Could it be included in the above FAQ?
sub is_numeric {
use warnings;
my $warned = 0;
local $SIG{__WARN__} = sub { $warned = 1;};
# my $bogus = : To avoid compile-time warning:
# 'Useless use of numeric eq (==) in void context'
my $bogus =
$_[0] == 0;
return ($warned) ? 0 : 1;
}
Any more elegant solutions to the need for "my $bogus"? If run with
perl -w it yields a (compile-time?) warning otherwise..
The POSIX::strtod behaves like C's strtod as documented, but
apparently, that is not what the operators above use internally.
Working around quirks like that makes for error prone code, and I'd
like to avoid that...
Peter
--------------- Code that issues warnings ---------------------
#!/usr/bin/perl
use warnings;
sub getnum {
use POSIX qw(strtod);
my $str = shift;
$str =~ s/^\s+//;
$str =~ s/\s+$//;
$! = 0;
# Uncommenting this line makes it work, but I don't
# know what other similar input that would trigger the same
# bug...
# return undef if ($str =~ /^nan$/i);
my($num, $unparsed) = strtod($str);
if (($str eq '') || ($unparsed != 0) || $!) {
return undef;
} else {
return $num;
}
}
sub is_numeric { defined getnum($_[0]) }
my $val = 'nan';
# ALL of the below yeild warnings.
# If they are all enabled, only the first one yields a warning...
if (is_numeric($val)) {
# printf "%s %d\n", $val, $val;
# printf "%d\n", $val +2;
# printf "%d %s\n", $val, ($val==0) ? "Y" : "N" ;
# printf "%.2f\n", $val;
print "Higher?" . ($val <=> 0) ? "Y" : "N";
}
Just return $warned (same thing).
> }
>
> Any more elegant solutions to the need for "my $bogus"? If run with
> perl -w it yields a (compile-time?) warning otherwise..
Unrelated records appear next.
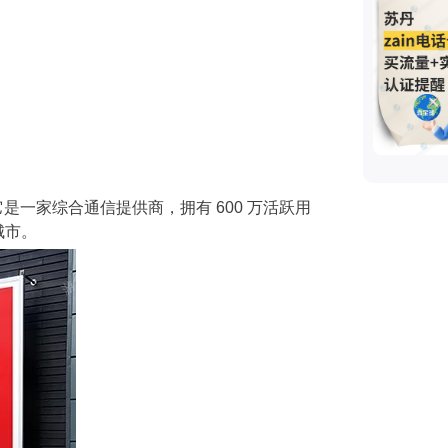
它是一家综合通信提供商，拥有 600 万活跃用
城市。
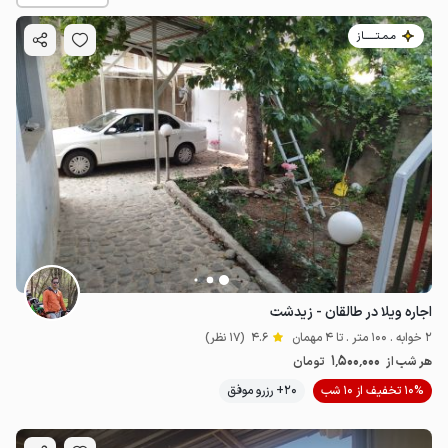
مـمـتــــــاز
1.3
میلیون ت
4.4
اجاره ویلا در طالقان - زیدشت
2 خوابه . 100 متر . تا 4 مهمان
4.6
(17 نظر)
1٬500٬000
هر شب از
تومان
10% تخفیف از 10 شب
20+ رزرو موفق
I wouldn't worry about that too much. I would, however, say
no warnings;
use warnings 'numeric';
so other warnings that might be triggered don't get in the way.
An alternative:
sub is_numeric {
use warnings FATAL => 'numeric';
return defined eval { $_[ 0] == 0 };
}
That also happens to take care of the auxiliary variable.
Anno
sub is_numeric {
no warnings;
use warnings FATAL => 'numeric';
return defined eval { $_[ 0] == 0 };
}
Could we put this in the FAQ? It is so much more elegant than what is
there now.
Regards,
Peter
-------------------------------------
I minor anal comment...
anno...@lublin.zrz.tu-berlin.de (Anno Siegel) wrote in message news:<b1b8vq$pil$1...@mamenchi.zrz.TU-Berlin.DE>...
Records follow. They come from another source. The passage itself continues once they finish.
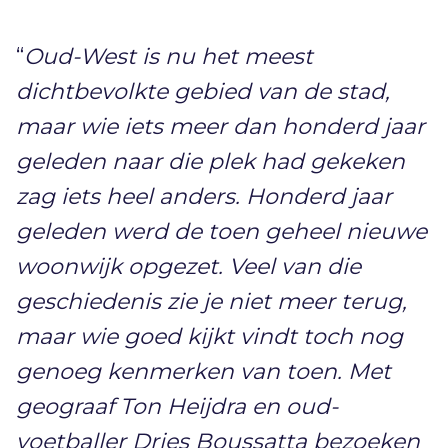
“
Oud-West is nu het meest
dichtbevolkte gebied van de stad,
maar wie iets meer dan honderd jaar
geleden naar die plek had gekeken
zag iets heel anders. Honderd jaar
geleden werd de toen geheel nieuwe
woonwijk opgezet. Veel van die
geschiedenis zie je niet meer terug,
maar wie goed kijkt vindt toch nog
genoeg kenmerken van toen. Met
geograaf Ton Heijdra en oud-
voetballer Dries Boussatta bezoeken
> > return ($warned) ? 0 : 1;
>
> Just return $warned (same thing).
That would be (!$warned), right?
I don't see the need to disable other warnings, but one should make
sure 'numeric' is the only FATAL one in the scope.
use warnings NONFATAL => 'all', FATAL => 'numeric'
should do that. If other warnings are triggered by the code, the user
should see them if they are enabled.
> sub is_numeric {
> no warnings;
> use warnings FATAL => 'numeric';
> return defined eval { $_[ 0] == 0 };
> }
>
> Could we put this in the FAQ? It is so much more elegant than what is
> there now.
It has another problem. If "is_numeric( $x)" is called, and $x is
a tied (or otherwise magic) variable, other fatal errors could happen
which would be veiled by eval(). Likewise if $x contains an object
that has "0+" (nummification) overloaded.
To catch these cases we'd have to go back to checking $@ after the eval().
Anno
I'm curious philosophically, why is perl missing a way to find out if a
variable is numeric or string?
Perl must do it internally to find out if a "==" or an "eq" operation is
valid.
Is the type in the symbol table?
If perl can't do something there's usually some fundamental reason.
-ed
On 2/3/03 2:34 AM, in article b1lgj2$afr$1...@mamenchi.zrz.TU-Berlin.DE, "Anno
don't top post!
EK> I'm curious philosophically, why is perl missing a way to find out if a
EK> variable is numeric or string?
because there is (almost) no need for it.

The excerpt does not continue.